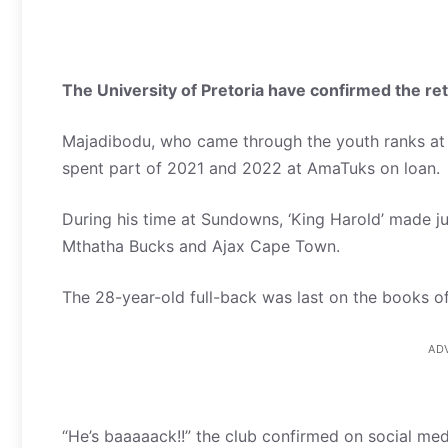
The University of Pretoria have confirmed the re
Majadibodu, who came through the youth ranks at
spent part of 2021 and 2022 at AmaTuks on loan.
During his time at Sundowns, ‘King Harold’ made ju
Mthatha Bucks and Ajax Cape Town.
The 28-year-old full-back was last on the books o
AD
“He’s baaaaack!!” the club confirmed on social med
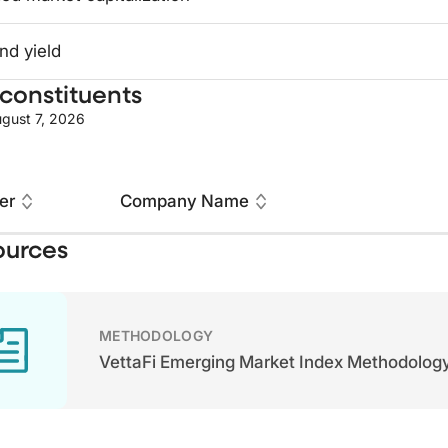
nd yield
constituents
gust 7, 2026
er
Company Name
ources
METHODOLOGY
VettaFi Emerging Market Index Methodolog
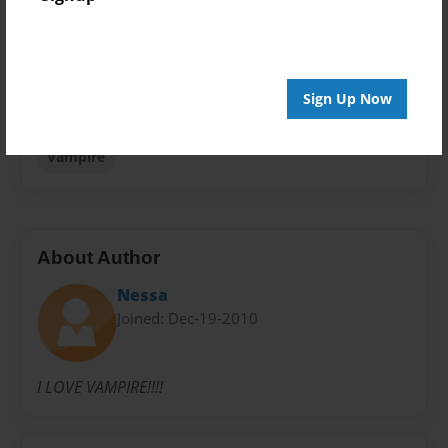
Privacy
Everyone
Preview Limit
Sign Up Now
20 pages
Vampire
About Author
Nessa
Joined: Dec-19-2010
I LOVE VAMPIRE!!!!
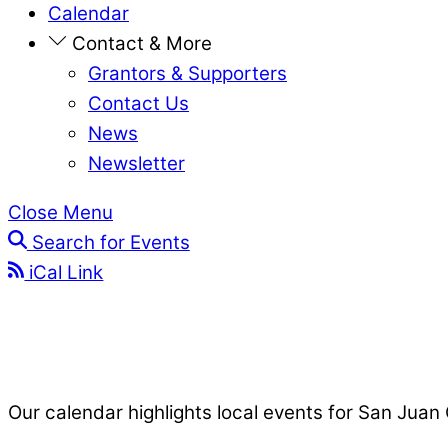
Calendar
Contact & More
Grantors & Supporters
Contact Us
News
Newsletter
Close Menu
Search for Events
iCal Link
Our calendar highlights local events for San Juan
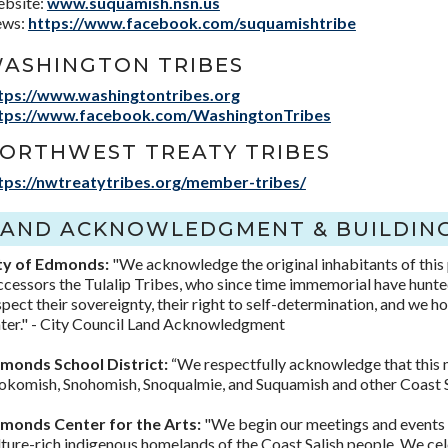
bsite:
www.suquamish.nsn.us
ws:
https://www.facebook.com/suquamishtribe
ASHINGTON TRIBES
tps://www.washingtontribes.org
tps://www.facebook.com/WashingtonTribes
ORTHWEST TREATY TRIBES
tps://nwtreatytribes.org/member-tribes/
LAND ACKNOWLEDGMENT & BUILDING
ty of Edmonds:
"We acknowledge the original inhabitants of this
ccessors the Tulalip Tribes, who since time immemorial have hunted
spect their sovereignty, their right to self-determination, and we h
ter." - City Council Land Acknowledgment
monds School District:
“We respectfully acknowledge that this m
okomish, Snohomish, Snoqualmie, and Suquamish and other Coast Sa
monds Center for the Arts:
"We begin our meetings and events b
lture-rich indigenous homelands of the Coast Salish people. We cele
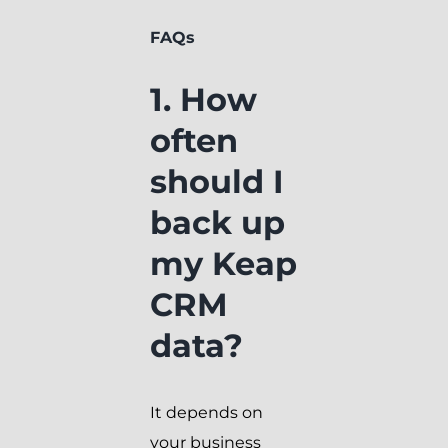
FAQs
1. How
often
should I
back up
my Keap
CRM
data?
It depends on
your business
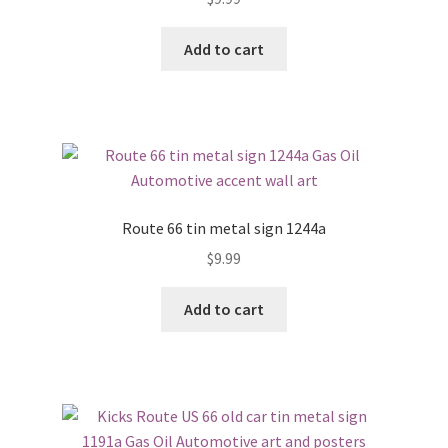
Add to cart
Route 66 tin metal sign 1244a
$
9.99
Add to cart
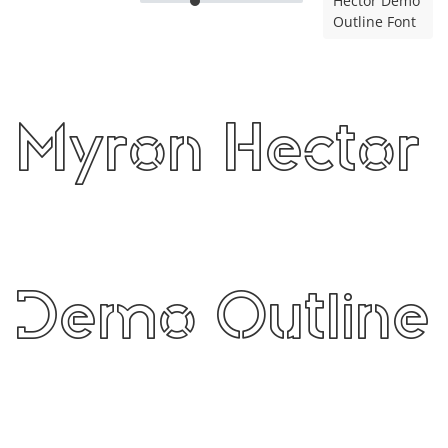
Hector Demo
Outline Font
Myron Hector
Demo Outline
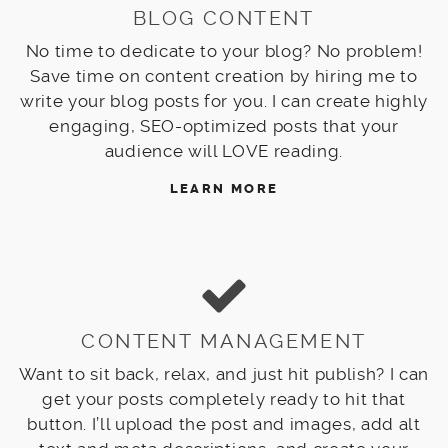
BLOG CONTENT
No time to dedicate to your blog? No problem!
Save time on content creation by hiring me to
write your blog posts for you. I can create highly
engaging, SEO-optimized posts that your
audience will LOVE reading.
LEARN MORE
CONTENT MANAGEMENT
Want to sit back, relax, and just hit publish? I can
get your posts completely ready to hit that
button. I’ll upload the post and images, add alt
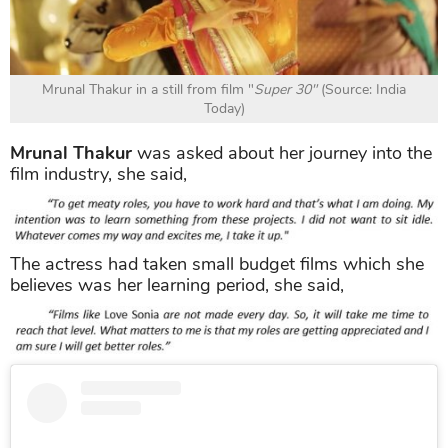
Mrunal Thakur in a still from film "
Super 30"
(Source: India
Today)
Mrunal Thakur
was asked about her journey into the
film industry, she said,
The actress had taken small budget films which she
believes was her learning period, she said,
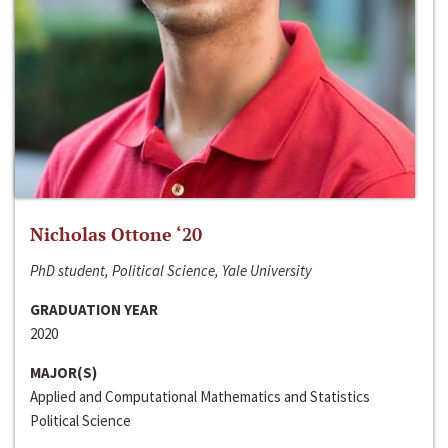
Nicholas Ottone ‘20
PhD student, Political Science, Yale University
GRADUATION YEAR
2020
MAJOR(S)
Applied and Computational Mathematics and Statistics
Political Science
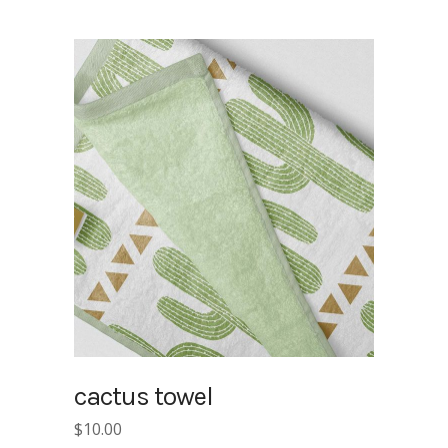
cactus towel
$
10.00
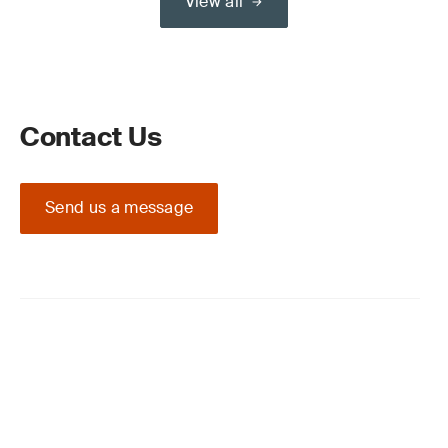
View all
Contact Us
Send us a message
...
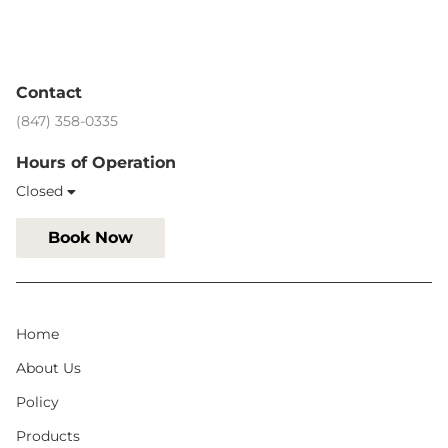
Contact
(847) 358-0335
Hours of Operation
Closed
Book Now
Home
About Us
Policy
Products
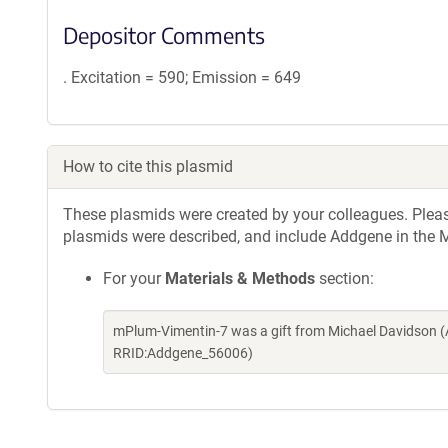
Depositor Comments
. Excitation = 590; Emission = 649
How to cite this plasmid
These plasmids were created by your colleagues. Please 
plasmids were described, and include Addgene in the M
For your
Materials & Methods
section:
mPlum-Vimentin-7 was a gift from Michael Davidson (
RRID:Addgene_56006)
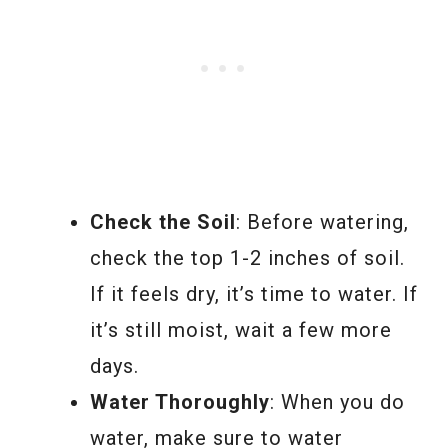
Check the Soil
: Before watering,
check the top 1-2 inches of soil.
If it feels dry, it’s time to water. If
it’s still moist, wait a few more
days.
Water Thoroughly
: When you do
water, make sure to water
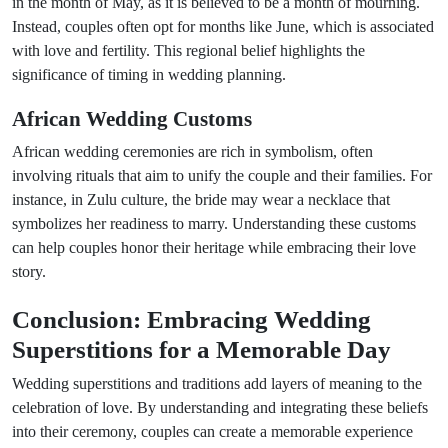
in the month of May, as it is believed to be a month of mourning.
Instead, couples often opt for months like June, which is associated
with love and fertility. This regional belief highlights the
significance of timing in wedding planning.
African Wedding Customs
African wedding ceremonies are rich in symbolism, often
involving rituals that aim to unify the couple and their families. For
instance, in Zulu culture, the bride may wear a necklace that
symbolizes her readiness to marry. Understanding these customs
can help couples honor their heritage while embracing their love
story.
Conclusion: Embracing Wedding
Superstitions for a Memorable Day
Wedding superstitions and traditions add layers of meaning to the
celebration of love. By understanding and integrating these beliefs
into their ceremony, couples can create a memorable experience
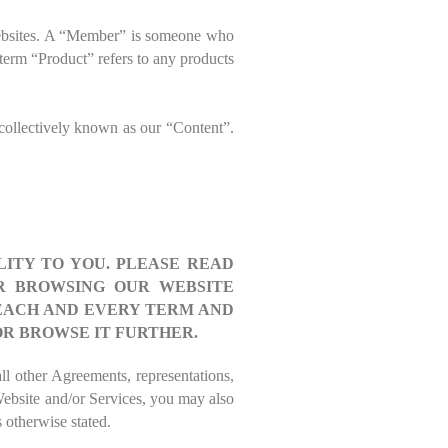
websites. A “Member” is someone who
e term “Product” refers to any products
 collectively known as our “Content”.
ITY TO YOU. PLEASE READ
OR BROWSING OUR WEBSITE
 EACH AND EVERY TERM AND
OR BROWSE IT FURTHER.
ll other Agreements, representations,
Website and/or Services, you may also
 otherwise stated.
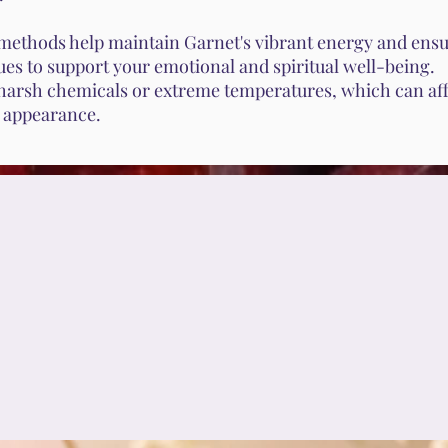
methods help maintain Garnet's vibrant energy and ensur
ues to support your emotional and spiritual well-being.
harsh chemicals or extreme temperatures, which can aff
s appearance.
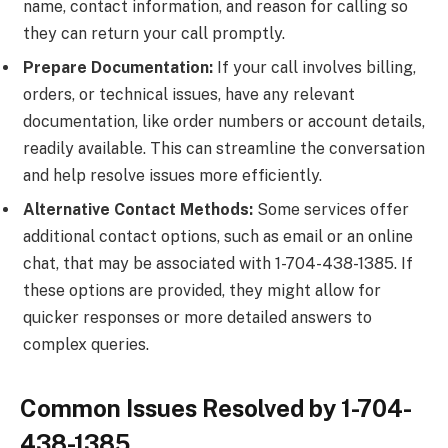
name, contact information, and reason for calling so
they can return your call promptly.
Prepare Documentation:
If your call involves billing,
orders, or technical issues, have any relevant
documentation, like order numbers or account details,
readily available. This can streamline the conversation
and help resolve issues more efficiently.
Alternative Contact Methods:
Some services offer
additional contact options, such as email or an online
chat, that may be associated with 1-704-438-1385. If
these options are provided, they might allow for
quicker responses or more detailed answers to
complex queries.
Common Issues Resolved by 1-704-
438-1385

WORK TO BE COMPLETED → Return all lines of the data in which the string "rich" appears.

SOLUTION TO THE PROBLEM →
lture-rich indigenous homelands of the Coast Salish people. We cele
African wedding ceremonies are rich in symbolism, often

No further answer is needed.